Goroutine leak after Worker.Stop()
asido opened this issue · 2 comments
Describe the bug
Worker.Stop()
doesn't await for goroutines to stop, which goleak identifies as a goroutine leak.
To Reproduce
Is the issue reproducible?
- Yes
Steps to reproduce the behavior:
go.mod
:
module cadence-goleak
go 1.16
require (
go.uber.org/cadence v0.17.0
go.uber.org/fx v1.14.2
go.uber.org/goleak v1.1.10
go.uber.org/yarpc v1.57.1
)
main.go
:
package main
import (
"context"
"go.uber.org/cadence/.gen/go/cadence/workflowserviceclient"
"go.uber.org/cadence/worker"
"go.uber.org/cadence/workflow"
"go.uber.org/fx"
"go.uber.org/yarpc/api/transport"
"go.uber.org/yarpc/yarpctest"
)
var opts = fx.Options(
fx.Provide(newCadenceWorker),
fx.Invoke(registerCadenceWorker),
)
func main() {
fx.New(opts).Run()
}
func newCadenceWorker() worker.Worker {
serviceClient := workflowserviceclient.New(&transport.OutboundConfig{
CallerName: "caller-name",
Outbounds: transport.Outbounds{
ServiceName: "service-name",
Unary: yarpctest.NewFakeTransport().NewOutbound(yarpctest.NewFakePeerList()),
},
})
w := worker.New(serviceClient, "cadence-domain", "task-list", worker.Options{})

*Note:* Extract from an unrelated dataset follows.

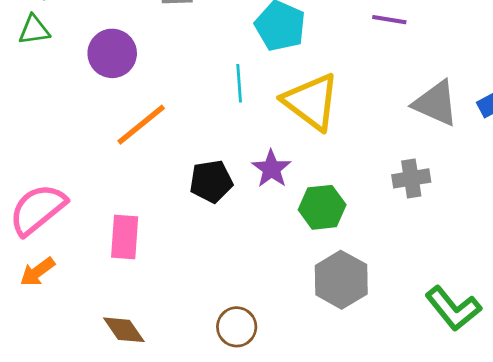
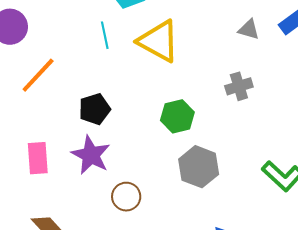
gray triangle: (436, 103) -> (249, 29), size x0.6
purple star: (271, 169) -> (91, 155), moved, size x1.4
brown circle: (237, 327) -> (126, 197), moved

w.RegisterWorkflowWithOptions(noopWorkflow, workflow.RegisterOptions{Name: "noop-workflow"})
return w
}
func registerCadenceWorker(worker worker.Worker, lifecycle fx.Lifecycle) {
lifecycle.Append(fx.Hook{
OnStart: func(context.Context) error {
return worker.Start()
},
OnStop: func(context.Context) error {
worker.Stop()
return nil
},
})
}
func noopWorkflow(ctx workflow.Context) error {
return nil
}
main_test.go
:
package main
import (
"testing"
"time"
"go.uber.org/fx/fxtest"
"go.uber.org/goleak"
)
func TestMain(m *testing.M) {
goleak.VerifyTestMain(m)
}
func Test_app_runs(t *testing.T) {
app := fxtest.New(t, opts)
app.RequireStart()
// Give time for worker polling to begin.
time.Sleep(time.Second)
app.RequireStop()
}
$ go test .
goleak: Errors on successful test run: found unexpected goroutines:
[Goroutine 24 in state sleep, with time.Sleep on top of the stack:
goroutine 24 [sleep]:
time.Sleep(0x2035a97a4)
/usr/local/Cellar/go/1.16.6/libexec/src/runtime/time.go:193 +0xd2
go.uber.org/cadence/internal/common/backoff.(*ConcurrentRetrier).throttleInternal(0xc000160aa0, 0xc00007cd20)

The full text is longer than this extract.